Iraq: In the bunker

BAGHDAD – In the concrete bunker I was huddled in after a mortar attack Wednesday morning, the sound of a ton of explosives detonating outside of Iraq’s Foreign Ministry shook the ground.

As Iraqi forces responsible for the country’s security pulled out bodies of the dead and evacuated the wounded, Iraqi confidence in their ability to protect their own population was shaken even more.

In a nearly-forgotten war with shifting tactics and little logic, it’s unlikely we’ll know whether insurgents deliberately chose the anniversary of the bombing of UN headquarters in Baghdad six years ago to launch a wave of the same kind of attacks that toppled UN headquarters here.

UN officials deliberating whether to cancel a press conference to commemorate the event after the mortar attack said they thought they might have.

I’d covered the bombing of the UN in 2003, reporting live from the site as envoy Sergio Viera de Mello and 21 others were pulled from the rubble. With most of the war still to come, it was an event so traumatic that it forever shattered the illusion that anyone in Iraq could be safe.

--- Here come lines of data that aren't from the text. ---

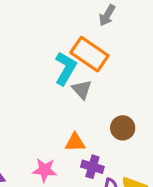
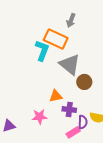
gray arrow: (107, 15) -> (71, 20), moved
gray triangle: (82, 89) -> (70, 64), moved, size x1.6

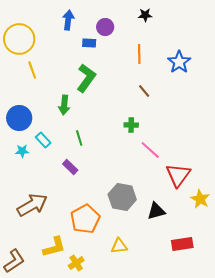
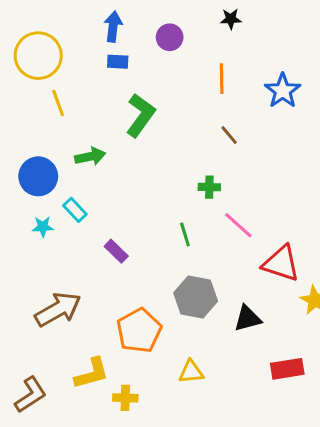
blue rectangle: (89, 43) -> (118, 62), moved
green arrow: (64, 105) -> (90, 156), moved, turned -108
green line: (79, 138) -> (185, 234), moved
red triangle: (178, 175) -> (281, 263), turned -48
yellow cross: (76, 263) -> (125, 398), turned 35

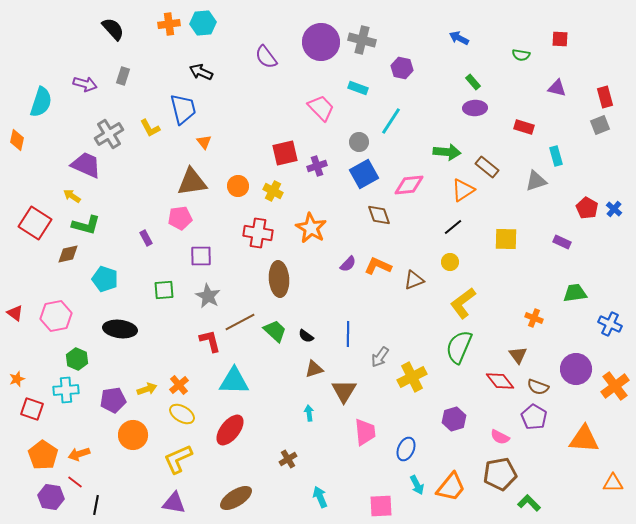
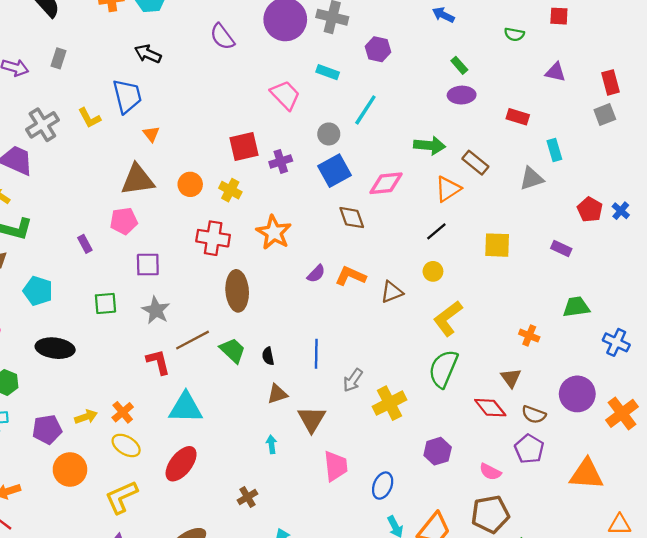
black semicircle: (306, 336) -> (268, 356), turned 42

Six years later the players have changed positions – the Spanish crackling on the security radios in the bunker was from the Peruvian security contractors and not the accents of American soldiers now back on their bases. But listening to explosions while I was again trying to get to the UN, it felt as if this war might never end. Iraqi security has been making erratic but significant progress since the U.S. and Iraqi surge two years ago helped disrupt insurgent networks and stop sectarian violence. The U.S. military likes to point to charts showing attacks are down dramatically from a year ago and has only recently acknowledged that the number of Iraqi casualties is at least as important an indicator.

June 30, when U.S. combat troops withdrew from the cities was hailed as a victory on both sides – the U.S. was overjoyed to see the Iraqis take responsibility for security and Iraqis were positively gleeful that occupying troops were no longer in their streets.

But there’s a cost to that self-congratulation. And part of it came due on Wednesday.

Just down the road from the foreign ministry is an open highway that used to be a traffic-snarling checkpoint. It was dismantled earlier this year, along with some of the concrete blast walls, when security started to improve.

At the foreign ministry on Wednesday, as darkness fell on the tangled wrecks of cars, burned trees and shattered buildings, that road is where residents laid blame.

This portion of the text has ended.